# Wouldn't a Craftsman chipper make a great 2nd stage blower??



## lpmartin4 (Feb 16, 2010)

Hey all. I enjoy building functional stuff our of other people's junk. I own a 9hp chipper that will handle leaves, (via the hopper) or sticks up to 3" in diameter. I have no use for a chipper. I'm at the point I'd give it to a friend. Then it occurred to me... I bet if I mounted that housing behind an auger I'd have a very effective 2 stage snowblower. Has anyone tried this? I also own a Hustler Super Z with 23HP gas engine. I intend to mount whatever I build on the front of the Hustler with chains. Our little cul de sac gets ignored by our town. I'd love to be able to clear the street for our neighbors.

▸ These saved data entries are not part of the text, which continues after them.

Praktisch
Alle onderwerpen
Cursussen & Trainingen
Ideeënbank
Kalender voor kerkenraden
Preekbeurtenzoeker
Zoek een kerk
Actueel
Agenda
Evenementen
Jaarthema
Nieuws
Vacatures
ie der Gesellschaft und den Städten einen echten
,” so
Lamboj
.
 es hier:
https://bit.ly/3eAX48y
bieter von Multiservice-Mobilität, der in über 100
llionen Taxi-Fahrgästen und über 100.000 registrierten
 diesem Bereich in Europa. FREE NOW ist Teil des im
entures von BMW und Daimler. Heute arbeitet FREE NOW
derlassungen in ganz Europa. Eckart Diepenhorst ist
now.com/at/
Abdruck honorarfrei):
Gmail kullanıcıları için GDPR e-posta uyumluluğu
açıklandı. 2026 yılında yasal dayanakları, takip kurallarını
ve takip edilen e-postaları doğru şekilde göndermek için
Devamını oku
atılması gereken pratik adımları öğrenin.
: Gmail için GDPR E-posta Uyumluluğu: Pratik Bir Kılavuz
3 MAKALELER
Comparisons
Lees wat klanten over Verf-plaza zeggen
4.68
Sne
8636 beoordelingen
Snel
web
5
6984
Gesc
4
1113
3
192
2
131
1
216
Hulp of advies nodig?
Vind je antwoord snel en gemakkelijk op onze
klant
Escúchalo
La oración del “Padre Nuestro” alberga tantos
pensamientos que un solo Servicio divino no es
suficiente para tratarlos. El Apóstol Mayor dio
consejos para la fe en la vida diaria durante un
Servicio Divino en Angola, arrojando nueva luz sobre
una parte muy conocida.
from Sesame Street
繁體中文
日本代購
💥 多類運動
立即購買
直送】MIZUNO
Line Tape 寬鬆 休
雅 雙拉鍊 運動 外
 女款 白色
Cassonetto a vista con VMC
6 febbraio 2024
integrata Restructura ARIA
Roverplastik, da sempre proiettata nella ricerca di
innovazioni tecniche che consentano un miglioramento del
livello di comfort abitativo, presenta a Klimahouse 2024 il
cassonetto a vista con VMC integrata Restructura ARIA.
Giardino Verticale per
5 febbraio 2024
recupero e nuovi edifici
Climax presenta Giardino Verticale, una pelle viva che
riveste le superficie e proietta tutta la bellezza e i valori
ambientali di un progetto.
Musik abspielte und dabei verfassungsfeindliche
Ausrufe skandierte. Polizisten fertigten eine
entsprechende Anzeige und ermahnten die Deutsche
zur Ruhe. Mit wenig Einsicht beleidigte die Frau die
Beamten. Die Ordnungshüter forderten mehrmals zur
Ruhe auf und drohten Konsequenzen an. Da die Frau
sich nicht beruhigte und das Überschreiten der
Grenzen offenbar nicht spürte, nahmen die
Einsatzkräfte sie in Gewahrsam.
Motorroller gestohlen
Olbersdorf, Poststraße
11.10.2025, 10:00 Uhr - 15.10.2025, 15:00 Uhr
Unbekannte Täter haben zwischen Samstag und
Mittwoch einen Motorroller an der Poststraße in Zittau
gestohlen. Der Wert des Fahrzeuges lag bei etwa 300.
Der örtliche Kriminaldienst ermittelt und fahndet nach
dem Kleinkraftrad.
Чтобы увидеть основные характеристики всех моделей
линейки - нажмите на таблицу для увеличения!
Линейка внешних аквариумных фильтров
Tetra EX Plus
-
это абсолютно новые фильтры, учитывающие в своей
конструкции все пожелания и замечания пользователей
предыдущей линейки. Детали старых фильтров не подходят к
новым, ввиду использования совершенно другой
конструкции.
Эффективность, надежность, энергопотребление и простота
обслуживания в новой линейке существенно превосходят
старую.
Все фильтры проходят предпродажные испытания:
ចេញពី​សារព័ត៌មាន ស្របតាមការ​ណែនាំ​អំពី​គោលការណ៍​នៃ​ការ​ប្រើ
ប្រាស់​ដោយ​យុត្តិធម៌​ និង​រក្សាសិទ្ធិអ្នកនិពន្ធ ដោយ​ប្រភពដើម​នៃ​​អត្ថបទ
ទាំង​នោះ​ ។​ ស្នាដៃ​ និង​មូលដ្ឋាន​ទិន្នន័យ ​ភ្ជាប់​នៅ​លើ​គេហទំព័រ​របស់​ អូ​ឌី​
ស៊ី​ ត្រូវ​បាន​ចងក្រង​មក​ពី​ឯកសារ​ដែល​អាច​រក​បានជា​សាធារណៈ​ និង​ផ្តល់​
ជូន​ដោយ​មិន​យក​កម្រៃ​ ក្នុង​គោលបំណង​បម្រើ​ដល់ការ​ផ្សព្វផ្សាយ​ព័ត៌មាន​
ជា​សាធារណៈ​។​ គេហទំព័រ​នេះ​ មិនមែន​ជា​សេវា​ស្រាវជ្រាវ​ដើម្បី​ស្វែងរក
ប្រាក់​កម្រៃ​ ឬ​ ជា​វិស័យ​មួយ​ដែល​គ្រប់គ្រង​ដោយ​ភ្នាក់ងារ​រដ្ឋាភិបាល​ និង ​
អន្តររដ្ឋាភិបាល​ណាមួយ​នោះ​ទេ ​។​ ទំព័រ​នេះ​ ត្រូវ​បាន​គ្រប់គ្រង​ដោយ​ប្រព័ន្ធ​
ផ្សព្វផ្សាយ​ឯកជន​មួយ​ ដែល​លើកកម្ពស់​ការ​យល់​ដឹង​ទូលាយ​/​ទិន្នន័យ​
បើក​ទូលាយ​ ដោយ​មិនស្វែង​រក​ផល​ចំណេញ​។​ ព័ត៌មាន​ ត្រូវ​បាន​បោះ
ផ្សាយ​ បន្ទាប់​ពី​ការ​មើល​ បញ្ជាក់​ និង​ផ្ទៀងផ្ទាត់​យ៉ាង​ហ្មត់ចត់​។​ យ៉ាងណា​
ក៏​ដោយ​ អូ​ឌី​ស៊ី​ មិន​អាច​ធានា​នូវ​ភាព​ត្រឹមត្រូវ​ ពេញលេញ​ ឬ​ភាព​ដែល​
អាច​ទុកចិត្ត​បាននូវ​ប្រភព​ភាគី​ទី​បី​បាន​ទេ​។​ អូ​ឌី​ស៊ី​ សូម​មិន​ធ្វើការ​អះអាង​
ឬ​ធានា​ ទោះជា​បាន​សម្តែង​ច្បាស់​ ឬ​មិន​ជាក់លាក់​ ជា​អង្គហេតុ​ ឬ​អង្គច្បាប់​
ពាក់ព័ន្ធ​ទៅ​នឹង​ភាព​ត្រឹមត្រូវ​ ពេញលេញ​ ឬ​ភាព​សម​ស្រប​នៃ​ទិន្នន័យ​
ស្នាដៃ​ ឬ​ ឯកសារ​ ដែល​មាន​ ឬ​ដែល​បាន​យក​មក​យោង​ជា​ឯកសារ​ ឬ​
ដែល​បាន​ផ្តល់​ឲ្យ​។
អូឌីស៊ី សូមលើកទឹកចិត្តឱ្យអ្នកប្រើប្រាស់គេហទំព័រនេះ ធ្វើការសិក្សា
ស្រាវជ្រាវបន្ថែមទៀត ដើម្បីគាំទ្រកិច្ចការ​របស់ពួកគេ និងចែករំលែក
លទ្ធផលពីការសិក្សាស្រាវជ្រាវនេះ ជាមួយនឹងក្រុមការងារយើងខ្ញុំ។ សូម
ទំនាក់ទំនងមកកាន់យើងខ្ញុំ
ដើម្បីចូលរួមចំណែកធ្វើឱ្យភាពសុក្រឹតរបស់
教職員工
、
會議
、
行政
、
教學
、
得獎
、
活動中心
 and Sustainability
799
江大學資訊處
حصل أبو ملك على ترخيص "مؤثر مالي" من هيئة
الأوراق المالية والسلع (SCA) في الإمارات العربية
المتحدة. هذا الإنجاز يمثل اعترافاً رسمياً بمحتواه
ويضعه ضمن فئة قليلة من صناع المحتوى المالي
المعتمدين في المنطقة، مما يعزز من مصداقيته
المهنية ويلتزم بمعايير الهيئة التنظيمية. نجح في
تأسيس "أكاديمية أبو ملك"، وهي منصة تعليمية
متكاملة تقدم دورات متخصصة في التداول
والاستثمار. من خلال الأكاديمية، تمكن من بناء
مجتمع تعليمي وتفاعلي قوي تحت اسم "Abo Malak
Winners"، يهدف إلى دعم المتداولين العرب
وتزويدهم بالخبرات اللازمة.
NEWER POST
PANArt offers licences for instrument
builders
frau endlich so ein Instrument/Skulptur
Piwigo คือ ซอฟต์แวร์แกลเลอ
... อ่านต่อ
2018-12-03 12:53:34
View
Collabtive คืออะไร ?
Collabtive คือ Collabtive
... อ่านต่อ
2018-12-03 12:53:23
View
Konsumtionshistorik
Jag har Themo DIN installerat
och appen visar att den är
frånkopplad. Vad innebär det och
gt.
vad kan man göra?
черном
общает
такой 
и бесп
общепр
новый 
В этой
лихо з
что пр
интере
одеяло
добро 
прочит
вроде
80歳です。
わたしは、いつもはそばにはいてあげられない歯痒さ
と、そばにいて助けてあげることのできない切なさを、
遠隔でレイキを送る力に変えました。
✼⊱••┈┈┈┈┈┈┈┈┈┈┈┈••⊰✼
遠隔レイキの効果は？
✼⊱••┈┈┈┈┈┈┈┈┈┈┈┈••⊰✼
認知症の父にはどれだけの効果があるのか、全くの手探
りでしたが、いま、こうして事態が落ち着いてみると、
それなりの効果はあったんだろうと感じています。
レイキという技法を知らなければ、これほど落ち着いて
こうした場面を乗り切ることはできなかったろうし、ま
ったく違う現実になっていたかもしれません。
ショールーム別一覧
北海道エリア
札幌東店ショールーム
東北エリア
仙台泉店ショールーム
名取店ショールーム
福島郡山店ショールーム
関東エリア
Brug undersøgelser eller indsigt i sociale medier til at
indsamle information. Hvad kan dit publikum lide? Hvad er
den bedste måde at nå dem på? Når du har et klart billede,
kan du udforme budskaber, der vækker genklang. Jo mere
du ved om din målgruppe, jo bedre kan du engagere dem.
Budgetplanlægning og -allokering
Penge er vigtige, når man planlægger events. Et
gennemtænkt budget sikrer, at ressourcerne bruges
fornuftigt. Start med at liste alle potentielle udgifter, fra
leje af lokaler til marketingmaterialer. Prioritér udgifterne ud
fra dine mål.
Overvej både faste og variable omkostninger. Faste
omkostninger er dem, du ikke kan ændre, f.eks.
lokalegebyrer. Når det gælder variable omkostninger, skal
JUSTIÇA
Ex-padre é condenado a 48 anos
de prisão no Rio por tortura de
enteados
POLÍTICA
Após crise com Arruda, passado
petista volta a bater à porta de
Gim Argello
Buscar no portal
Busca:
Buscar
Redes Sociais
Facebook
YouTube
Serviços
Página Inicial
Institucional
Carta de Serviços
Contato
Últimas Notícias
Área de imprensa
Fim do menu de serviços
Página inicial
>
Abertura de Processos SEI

Ideas?


----------



## ajslands (Sep 3, 2009)

I'll take it!


----------



## leon (Nov 18, 2008)

*Hypothesis, experiment, experiment.*

Hypothesis- use the fan chipper rotor drive for a snow blower impeller

Experiment- unsatisfactory results due to fly wheel clutch drive and poor torque due to 
flywheel clutch or a modified belt drive.

The rotor has to be as wide as the machine or use two rotors equal in width to the machine

Conclusion

The rotor fan impeller method has been patented and the patent is still in force, 
not a good idea from a legal standpoint 

:waving:

You will be money/ trouble free ahead if you buy a bercomac blower with an engine


----------